Abstract

Alexander Dunst’s Madness in Cold War America is an engaging and timely examination of how metaphors of madness have suffused Cold War and post-Cold War US politics and culture. Using a wide range of cultural sources, including Cold War historical monographs, films and madness periodicals, Dunst explores how academics, politicians, psychiatrists and patients (as well as ex-patients) pathologized themselves and their opponents using psychiatric/psychological language. Dunst forcefully argues that the current culture of madness in the USA can only be understood through a Cold War lens, when madness metaphors became useful intellectual weapons to wield against those deemed paranoid and irrational.
Against the historical backdrop of communist and capitalist clashes, a rising counterculture and increasing patient activism, Dunst traces the rise of psychology and its use as a way to understand modern life and humanity’s moral failings. While madness metaphors were sometimes used prior to the twentieth century to malign those viewed as politically misguided or ill, it was with the arrival of Freud, Jung and modern psychiatry that entire political parties, historical periods, social movements and groups of people could be denounced as paranoid or schizophrenic.
What makes Dunst’s monograph such an important and welcome study is that, unlike most historians of psychiatry, madness and Cold War America, he goes beyond the perfunctory examination of the usual suspects such as Senator Joseph McCarthy and illustrates that metaphors of madness were used by both the right and left to demonize and discredit opponents. Even more important, he also demonstrates that while counterculture figures and authors like Jack Kerouac, William S. Burroughs and Philip K. Dick at times embraced the idea of madness as liberation, the relationship between leftist politics and madness is better characterized as one of ambivalence. Particularly with the rise of biological science and chemical understandings of the brain, it became more difficult to view madness as simply the free expression of liberated beings. Thus a fissure opened up in discussions of self and other, madness and sanity, that was not easily closed by resorting to simplistic understandings of ‘us’ and ‘them’.

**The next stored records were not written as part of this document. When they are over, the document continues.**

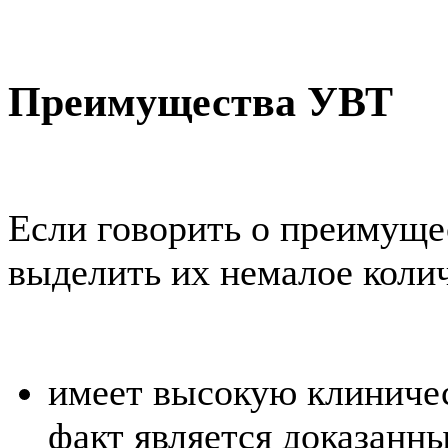
Преимущества УВТ
Если говорить о преимущ
выделить их немалое колич
имеет высокую клиниче
факт является доказанны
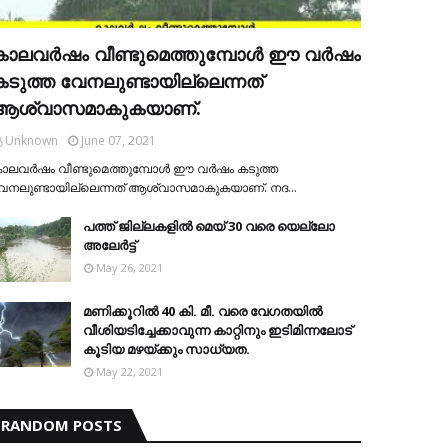
കാലവര്‍ഷം വീണ്ടുമെത്തുമ്പോള്‍ ഈ വര്‍ഷം
കടുത്ത വേനലുണ്ടായില്ലെന്നത്
ആശ്വാസമാകുകയാണ്.
Unknown
June 07, 2021
ാലവര്‍ഷം വീണ്ടുമെത്തുമ്പോള്‍ ഈ വര്‍ഷം കടുത്ത
േനലുണ്ടായില്ലെന്നത് ആശ്വാസമാകുകയാണ്. നദ…
പത്ത് ജില്ലകളില്‍ മെയ് 30 വരെ യെല്ലോ
അലേര്‍ട്ട്
May 26, 2021
മണിക്കൂറിൽ 40 കി. മീ. വരെ വേഗതയിൽ
വീശിയടിച്ചേക്കാവുന്ന കാറ്റിനും ഇടിമിന്നലോട്
കൂടിയ മഴയ്ക്കും സാധ്യത.
May 22, 2021
RANDOM POSTS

The book reaches its intellectual peak in the penultimate chapter, when Dunst uses the ideas of French psychoanalyst Jacques Lacan and 1970s conspiracy films like Three Days of the Condor to trace the penetration of paranoia into the very fabric of American culture. In the 1950s it was relatively easy to separate enemies and friends, self and other, but by the 1970s and later the idea that uncontrollable conspiracies governed American life caused paranoia to shift from being a mental illness to a fundamental tool for understanding capitalism itself. As witnessed in Don DeLillo’s novel Libra, by the end of the twentieth century ‘the extraordinary has turned ordinary: the mystery of conspiracy has sedimented into a paranoia that has become part of everyday reality, one among many defenses against the real of neoliberal capitalism’ (p. 138). The eerie result of such changes was that conspiracy culture splintered ‘from a clearly identifiable structure into a basic sub-atomic particle of US society and remains with us today, long after the Cold War ended’ (p. 138).
Make no mistake – Dunst’s analysis and prose are not for the faint of heart. At times it can be difficult to follow his arguments through the esoteric, labyrinthine language that characterizes depth psychology and figures like Lacan. But you can nonetheless be certain that, if you persist, you will be treated to an incisive and original analysis which brings in a wide swath of normally disparate sources. The book’s strength lies in its erudition, and the use of literature and film sources in particular helps Dunst to demonstrate how madness metaphors moved from the couch and clinic to popular culture.
Madness in Cold War America is full of insights and discussions that cannot be adequately addressed in this short review. Suffice it to say that it is an original and powerful study which will be of interest to historians, literary critics and film scholars seeking to unravel the myriad ways in which madness mutated from metaphor and intellectual weapon to become a fundamental part of American political culture. The use of madness metaphors and pathologizing of social and political opponents continues. With the recent election of Donald Trump, the rise of ‘fake news’ and an increasingly fragmented (and paranoid) American society divided along the lines of ‘us’ and ‘them’, Dunst’s book will almost certainly prove even more timely for understanding how American society has sought to define self and other, us and them, mad and sane.